Recently I was asked to edit or provide new versions for literal translations – sketches, really – of a number of quotes from poems by Natan Zach, to be cited in a prose article about some other subject.

So I did. Then I compared “before” with “after” — the literal translations with the new translations, just to see what happened. Here are some notes from the work on  “The Casino at Bat Galim” in Anti-Mechikon (Hard to Remember), Hakibbutz Hameuchad, 1984

BEFORE

What used to be here once upon a time, whole and fixed and beautiful

For youth in a shorecity on the seashore, an installation, in today’s language

Where people laughed and swam […]

AFTER

What once was whole here, repaired and fit

For youth in a seaside city on a beach, a facility, in today’s language

Where people laughed and swam […]

RATIONALE

“Once upon a time” introduces a fairy tale element doesn’t belong here. The poem deals with memory, not fantasy.

The phrase yaffeh le… is “appropriate, suited to, fit for” – rather than “beautiful,” the common meaning when the word stands alone.

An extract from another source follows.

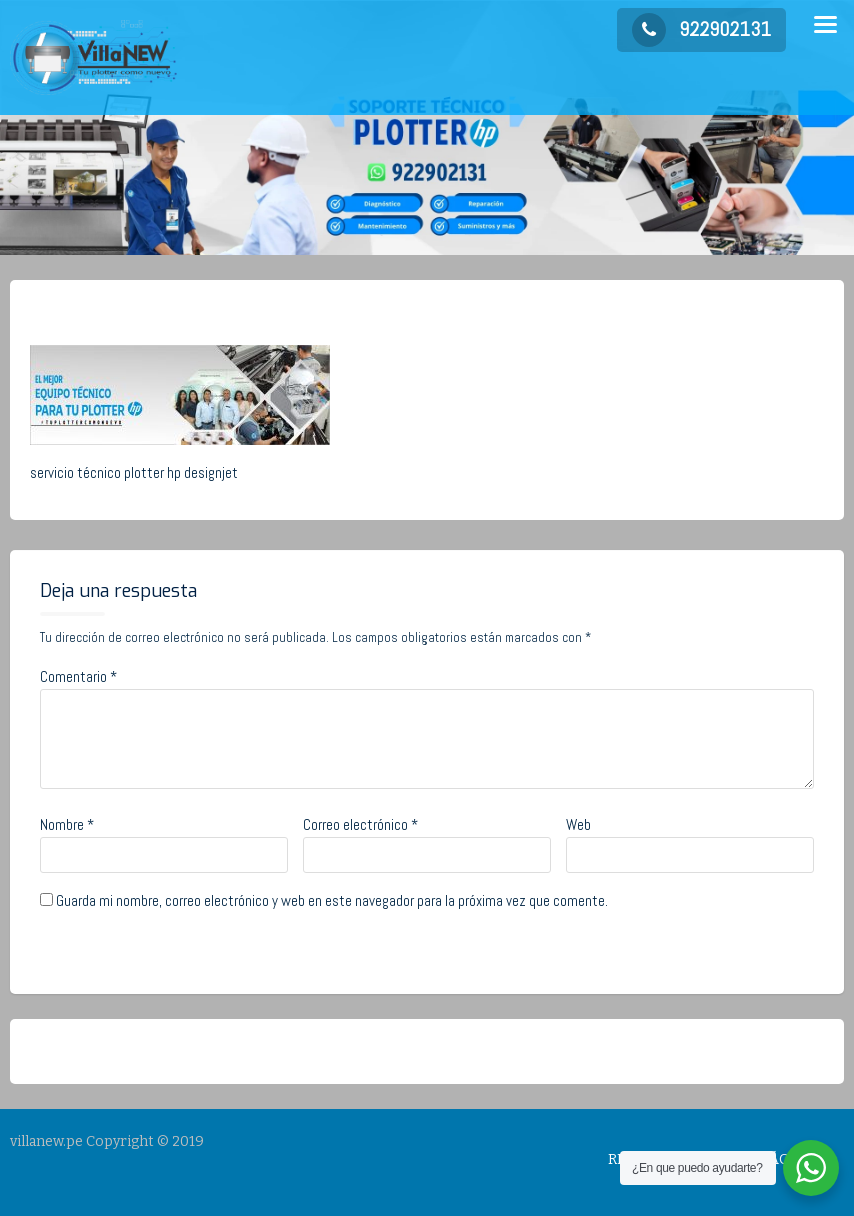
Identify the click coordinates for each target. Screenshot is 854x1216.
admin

“A shorecity on the seashore” isn’t something anyone would ever say in English. “Installation” as a translation of mitkan means a three-dimensional art piece that isn’t necessarily functional; “facility” applies to something that is (was) actually used, like the Bat Galim Casino..

BEFORE

Even pain will not restore what has been decreed lost

AFTER

What is fated to be lost, not even pain will help endure

RATIONALE

In the Hebrew poem, the sentence begins with the direct object of what won’t be helped (“What is fated to be lost”).  This placement gives the direct object greater weight than the subject of the sentence (“pain”). Loss is worse or at any rate more important than pain here. I prefer “fated” to “decreed” for its assonance with “pain.”